Insights

Leveraging EV Market Momentum to Drive Local Economic Impact

Electric Vehicles Charging

Despite recent reports of a slowdown in the rate of growth, the increased demand for electric vehicles (EVs) over the last year or two continues to revolutionize the automotive industry at an accelerating pace. The latest data show that EVs accounted for 8 percent of all new cars sold or leased in Q2 of 2024, an increase of over 11 percent from the previous year. Data from the same quarter also showed Tesla’s EV market share dipping below 50 percent for the first time. Tesla’s declining market share reflects the extent to which manufacturers across the world are actively pursuing the transition from gas-powered cars to gain footing in this increasingly competitive market. Zeroing in on recent EV-related developments in Texas helps highlight the fact that economic developers must attend to this market growth on three fronts: the pursuit of federal funding, the opportunities surrounding EV manufacturing and the supply chain, and the construction of charging infrastructure.

The Biden administration has set an ambitious target for EVs to represent one-half of all new vehicle sales by 2030. As part of this commitment, the administration has distributed significant funds to support the EV industry. The Infrastructure Investment and Jobs Act announced $7.5 billion to build out a nationwide network of 500,000 electric vehicle chargers, with a particular target of rural areas. The Domestic Manufacturing Auto Conversion Grants program, part of the Inflation Reduction Act, amounted to $1.7 billion to support the conversion of endangered auto manufacturing and assembly plants across eight states. The National Electric Vehicle Infrastructure Formula program, overseen by the Federal Highway Administration, has allocated more than $400 million to Texas alone to fund “the acquisition, installation, and network connection of EV charging stations to facilitate data collection, access, and reliability” through 2026—the most of any state. The disbursement of these funds is accompanied by an aggressive move to increase manufacturing in the US and away from China, including significantly increased tariffs. Such onshoring efforts are expensive, however. According to an analysis from Bloomberg, building the factories needed to meet domestic demand for battery components, battery metals, solar, lithium-ion batteries, and electrolyzers by 2030 would cost over $100 billion. Federal efforts will continue to help drive increased domestic EV production and consumer adoption in the long-term, and economic developers must prepare the communities they serve to compete for these opportunities.

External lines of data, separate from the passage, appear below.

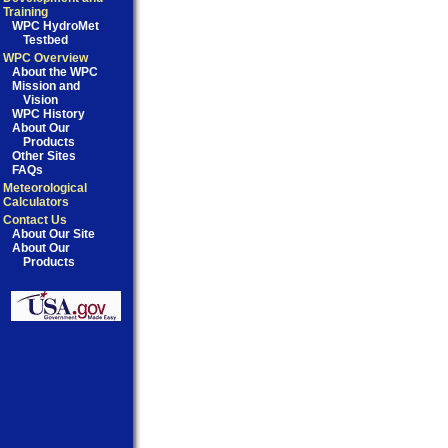
Training
WPC HydroMet
Testbed
WPC Overview
About the WPC
Mission and
Vision
WPC History
About Our
Products
Other Sites
FAQs
Meteorological
Calculators
Contact Us
About Our Site
About Our
Products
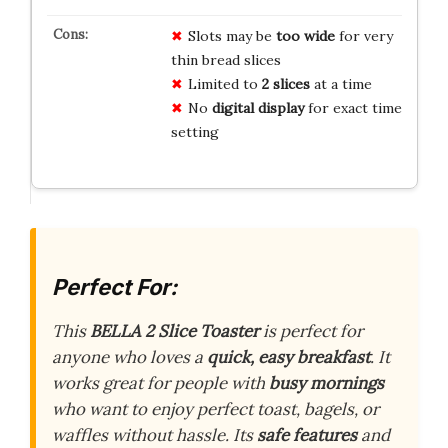
Slots may be
too wide
for very
thin bread slices
Limited to
2 slices
at a time
No
digital display
for exact time
setting
Perfect For:
This
BELLA 2 Slice Toaster
is perfect for
anyone who loves a
quick, easy breakfast
. It
works great for people with
busy mornings
who want to enjoy perfect toast, bagels, or
waffles without hassle. Its
safe features
and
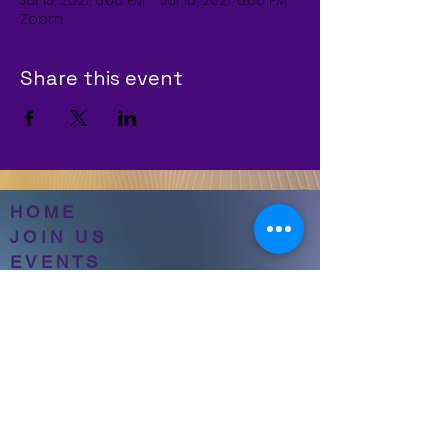
Jul 13, 2021, 6:00 PM – Jul 16, 2021, 8:00 PM
Zoom
Share this event
HOME
JOIN US
EVENTS
ABOUT NBWOTC
CONTACT
PRAYER REQUESTS
SERVICE SCHEDULE
GIVING
CASH APP-$NBWOTC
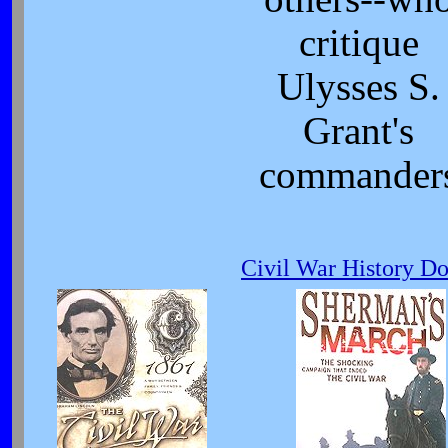
critique
Ulysses S.
Grant's
commander
Civil War History D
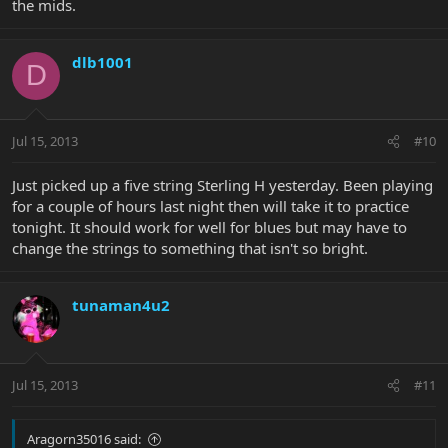
the mids.
dlb1001
D
Jul 15, 2013
#10
Just picked up a five string Sterling H yesterday. Been playing
for a couple of hours last night then will take it to practice
tonight. It should work for well for blues but may have to
change the strings to something that isn't so bright.
tunaman4u2
Jul 15, 2013
#11
Aragorn35016 said:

The local economic impact of the EV manufacturing industry can be significant in a number of ways. The clearest recent example is Tesla’s Gigafactory in Austin, Texas. The company received $14 million in tax rebates over ten years from Travis County, with an expected workforce of over 5,000 employees (although the recent round of significant layoffs will require Tesla to bounce back to maintain compliance with jobs stipulations in the incentives structure). The company’s talent needs will be answered in part by the efforts of institutions like Texas State Technical College, which created a Tesla-specific training program that TIP has previously profiled. And Tesla is only the beginning. Stacy Schmitt, Opportunity Austin’s senior vice president of communication and external affairs, noted that Tesla has a “vast network of suppliers” and that “as national trends forecast a slower yet steady growth, the company is positioned to streamline operations and discover innovative solutions for themselves and likely also their supply chain.” This ripple effect has already started. Hanwha, a South Korean vehicle liner manufacturer that provides products to Tesla, has announced $100 million in capital investment in nearby Williamson County. Although the Gigafactory in Austin is a “unicorn” example that is unlikely to be replicated in many communities, the broader implications of EV-related supply chain integration merit close consideration. Discussions about tax incentives can prove contentious among residents, politicians, and even economic developers, yet these kinds of attraction and expansion tools will continue to be an important piece of the site selection process for the American auto industry.

One of the most pressing challenges with widespread EV adoption for consumers is infrastructure, specifically the lack of sufficient charging stations. According to figures reported by the Department of Energy, the majority (64 percent) of EV charging is conducted at home. However, access to a reliable and affordable public network for charging on the go is essential. Some incentives exist that facilitate charger installation, but there are still gaps in the patchwork of programs and their implementation. At the state level, Texas is attempting to combat those gaps in its Department of Transportation’s Electric Vehicle Infrastructure Plan, published in September 2023. Describing the rapid rise in EV ownership and related consumer requirements, the plan details action items to sustain this market growth in Texas, including grants for operations and maintenance and charging equipment service providers, as well as the gathering and public dissemination of updated data on charging station locations and usage rates. It is efforts like these that will continue to drive the industry forward.

Economic developers cannot afford to underestimate the impacts of rising EV demand and production. While not every region is positioned to attract manufacturing activity related to EV production, communities across the country can benefit from the electrification trend by integrating EV-focused strategies into their work plans. Pursuing federal and state grant opportunities to expand charging infrastructure, designing policies and incentives that support the transition to EVs for consumers and commercial fleets, and ensuring that workers have the skills needed to adapt to this change are just a few examples.